Seems that this problem only appears if I have more than one socked opened by listen directive...
(In reply to comment #27) > seems this bug still applies in 2.2.9 for graceful stop, can someone confirm? > Yes, I can confirm. We currently have the same problem on 2.2.9 on Solaris 10 in production. I've also tested Joe's patch and that did not solve the issue for me. I'm not going to give Stephan's patch a try.
Joe's didn't work for me either, but Stefans' seemed to work. If nothing else it made the problem much less apparent.
(In reply to comment #30) > Joe's didn't work for me either, but Stefans' seemed to work. If nothing else > it made the problem much less apparent. Yes, I can confirm this. We have deployed Stefan Fritsch's patch in our test environment, and the issue seems to be gone now. I will deploy to production as soon as possible, but it would be a good idea to incorporate this patch into the official source.
Stefan Fritsch's latest patch has now been running in our production environment for quite some time, and all seems to be well. The issue is solved, and we can do graceful restarts again. I vote for this patch to be checked in the official source.
I've just upgraded our test-environment to Apache 2.2.10, and included Stefan's patch that used to work fine for me in version 2.2.9. However, even with this patch the issue is now still present in 2.2.10. Can anyone have a look, or will I be forced to start using a different threading model?
(In reply to comment #33) > I've just upgraded our test-environment to Apache 2.2.10, and included Stefan's > patch that used to work fine for me in version 2.2.9. However, even with this > patch the issue is now still present in 2.2.10. Nothing has changed in the relevant code in apache 2.2.10. But there was a change in apr that might have something to do with it. Can you get a stacktrace of a hanging process (should be possible with pstack)?
Created attachment 22822 [details] combination of the two patches above (21137 and 21406) You could also try if applying both patches helps.

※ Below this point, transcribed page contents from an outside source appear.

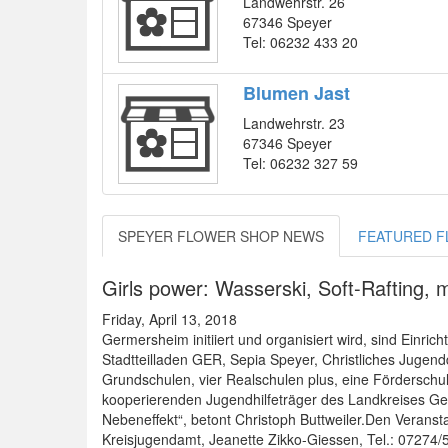
Landwehrstr. 26
67346 Speyer
Tel: 06232 433 20
Blumen Jast
Landwehrstr. 23
67346 Speyer
Tel: 06232 327 59
SPEYER FLOWER SHOP NEWS
FEATURED F
Girls power: Wasserski, Soft-Rafting,
Friday, April 13, 2018
Germersheim initiiert und organisiert wird, sind Einri
Stadtteilladen GER, Sepia Speyer, Christliches Jugen
Grundschulen, vier Realschulen plus, eine Förderschu
kooperierenden Jugendhilfeträger des Landkreises Ge
Nebeneffekt“, betont Christoph Buttweiler.Den Veransta
Kreisjugendamt, Jeanette Zikko-Giessen, Tel.: 07274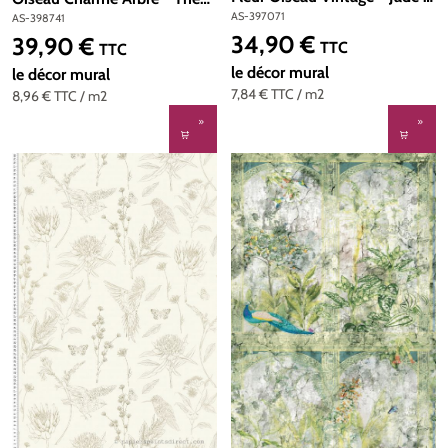
d'A.S. Création | Réf. AS-
Wall 3 d'A.S. Création | Réf.
AS-397071
AS-398741
397071
AS-398741
34,90 €
39,90 €
Prix régulier :
Prix régulier :
TTC
TTC
le décor mural
le décor mural
7,84 €
TTC
/ m2
8,96 €
TTC
/ m2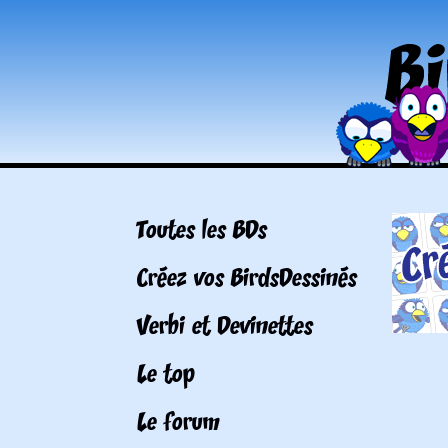
Toutes les BDs
Créez vos BirdsDessinés
Verbi et Devinettes
Le top
Le forum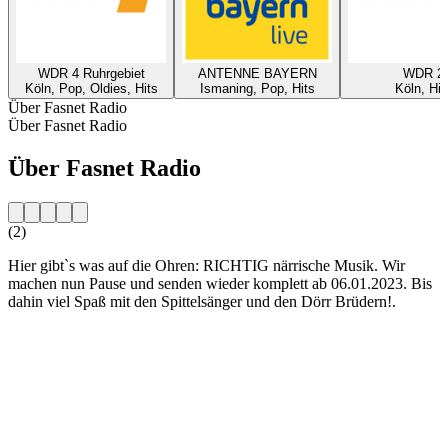
WDR 4 Ruhrgebiet
ANTENNE BAYERN
WDR 2
Köln, Pop, Oldies, Hits
Ismaning, Pop, Hits
Köln, Hit
Über Fasnet Radio
Über Fasnet Radio
Über Fasnet Radio
(2)
Hier gibt`s was auf die Ohren: RICHTIG närrische Musik. Wir
machen nun Pause und senden wieder komplett ab 06.01.2023. Bis
dahin viel Spaß mit den Spittelsänger und den Dörr Brüdern!.
Sender-Website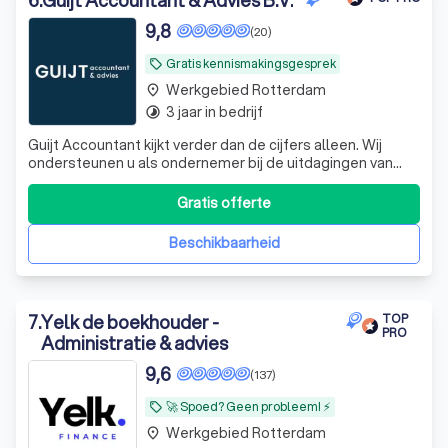
9,8
(20)
Gratis kennismakingsgesprek
local_offer
Werkgebied Rotterdam
place
3 jaar in bedrijf
timelapse
Guijt Accountant kijkt verder dan de cijfers alleen. Wij
ondersteunen u als ondernemer bij de uitdagingen van
vandaag en morgen. Samen helpen we u en de
onderneming vooruit!
Gratis offerte
Beschikbaarheid
7
.
Yelk de boekhouder -
TOP
PRO
Administratie & advies
9,6
(137)
🚀 Spoed? Geen probleem! ⚡
local_offer
Werkgebied Rotterdam
place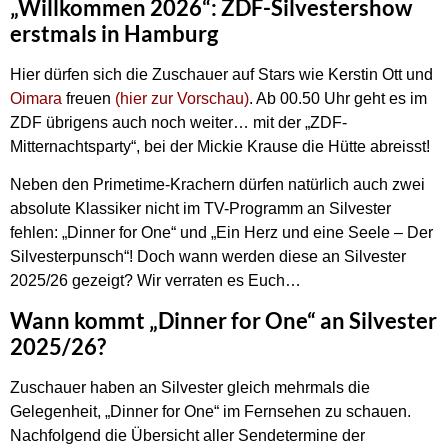
„Willkommen 2026“: ZDF-Silvestershow
erstmals in Hamburg
Hier dürfen sich die Zuschauer auf Stars wie Kerstin Ott und
Oimara
freuen
(hier zur Vorschau)
. Ab 00.50 Uhr geht es im
ZDF übrigens auch noch weiter… mit der „ZDF-
Mitternachtsparty“, bei der Mickie Krause die Hütte abreisst!
Neben den Primetime-Krachern dürfen natürlich auch zwei
absolute Klassiker nicht im TV-Programm an Silvester
fehlen: „Dinner for One“ und „Ein Herz und eine Seele – Der
Silvesterpunsch“! Doch wann werden diese an Silvester
2025/26 gezeigt? Wir verraten es Euch…
Wann kommt „Dinner for One“ an Silvester
2025/26?
Zuschauer haben an Silvester gleich mehrmals die
Gelegenheit, „Dinner for One“ im Fernsehen zu schauen.
Nachfolgend die Übersicht aller Sendetermine der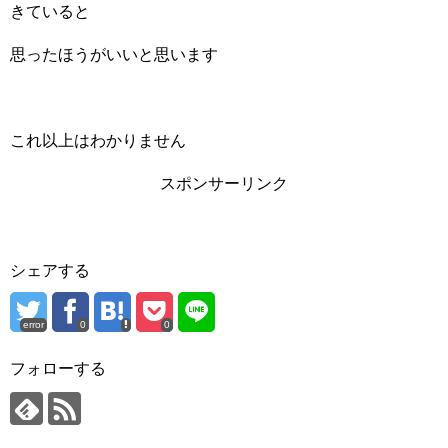
きていると
思ったほうがいいと思います
これ以上はわかりません
スポンサーリンク
シェアする
error
0
0
フォローする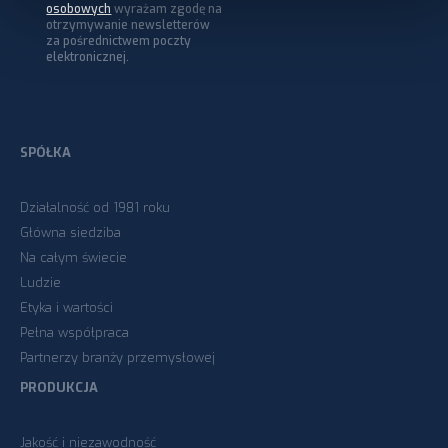
osobowych
wyrażam zgodę na
otrzymywanie newsletterów
za pośrednictwem poczty
elektronicznej.
SPÓŁKA
Działalność od 1981 roku
Główna siedziba
Na całym świecie
Ludzie
Etyka i wartości
Pełna współpraca
Partnerzy branży przemysłowej
PRODUKCJA
Jakość i niezawodność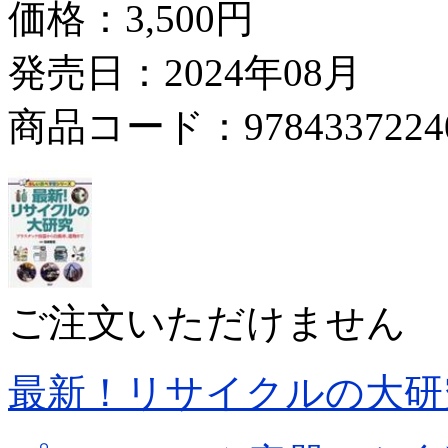
価格：
3,500円
発売日：2024年08月
商品コード：9784337224
ご注文いただけません
最新！リサイクルの大研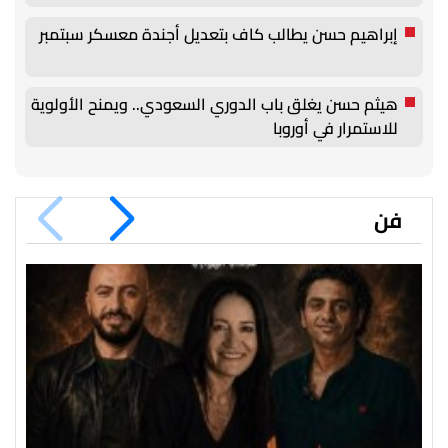
إبراهيم حسن يطالب كاف بتعديل أجندة معسكر سبتمبر
هيثم حسن يغلق باب الدوري السعودي.. ويمنح الأولوية
للاستمرار في أوروبا
فن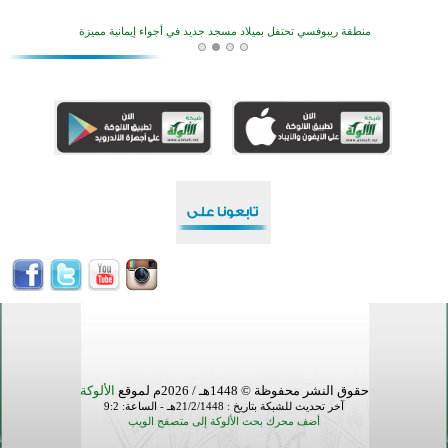
منطقة ريبوفسي تحتفل بميلاد مسجد جديد في أجواء إيمانية مميزة
أكبر مشروع إسلامي في ريف أستراليا يفتتح أبوابه بعد سنوات من العمل والعطاء
القرآن والتربية في صدارة البرامج الصيفية للمسلمين في بينزا وساراتوف وموردوفيا هذا العام
اختتام الدورة التاسعة لمسابقة حفظ وتلاوة القرآن الكريم في أزناكاييف
تيسليتش تختتم برنامجا تعليميا لتعزيز القيم وبناء الشخصية للشباب المسلمين
اختتام منافسات قرآنية متميزة في بنغلاديش بمشاركة 3000 متسابق
أكثر من 400 طالب يشاركون في مسابقة المعلومات الإسلامية بأستراليا
حقوق النشر محفوظة © 1448هـ / 2026م لموقع
الألوكة
آخر تحديث للشبكة بتاريخ : 21/2/1448هـ - الساعة: 9:2
أضف محرك بحث الألوكة إلى متصفح الويب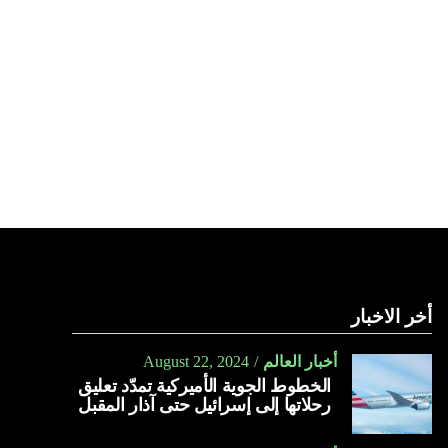
أخر الاخبار
أخبار العالم
August 22, 2024
الخطوط الجوية الأميركية تمدّد تعليق
رحلاتها إلى إسرائيل حتى آذار المقبل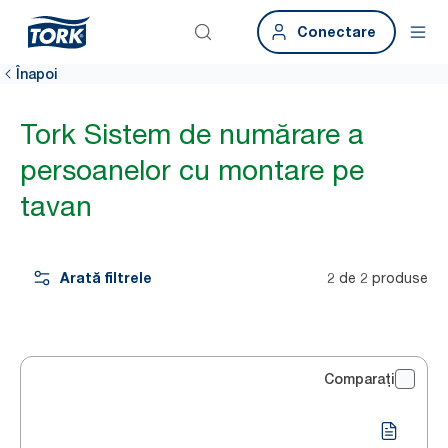
Conectare
Înapoi
Tork Sistem de numărare a
persoanelor cu montare pe
tavan
Arată filtrele
2 de 2 produse
Comparați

For the record: I don't see any problems under Linux using 2.2.10 with the 2007-11-16 patch.
Comment on attachment 21406 [details] close listeners using dup2 to avoid undefined behaviour My patch won't help solve the problem, so there is no use anybody trying it; as explained in the thread on dev@httpd, the listening fds are removed from the epoll set on closure by the kernel, dup2'ing onto the fd is equivalent to closure, so the behaviour is equivalent.
(In reply to comment #37) > (From update of attachment 21406 [details]) > My patch won't help solve the problem, so there is no use anybody trying it; as > explained in the thread on dev@httpd, the listening fds are removed from the > epoll set on closure by the kernel, dup2'ing onto the fd is equivalent to > closure, so the behaviour is equivalent. This is true for epoll, but IIRC solaris 10 uses port_create and Cedric uses Solaris 10. I haven't checked if the semantics are the same as for epoll.
On a Solaris 10 machine with 2.2.10 with the 2007-11-16 patch, I didn't see any problems.
A proposed fix was committed to trunk (http://svn.apache.org/viewvc?rev=732451&view=rev). Is anyone able to try it out? I've tested it successfully with graceful stop/restart on OpenSolaris 2008.11.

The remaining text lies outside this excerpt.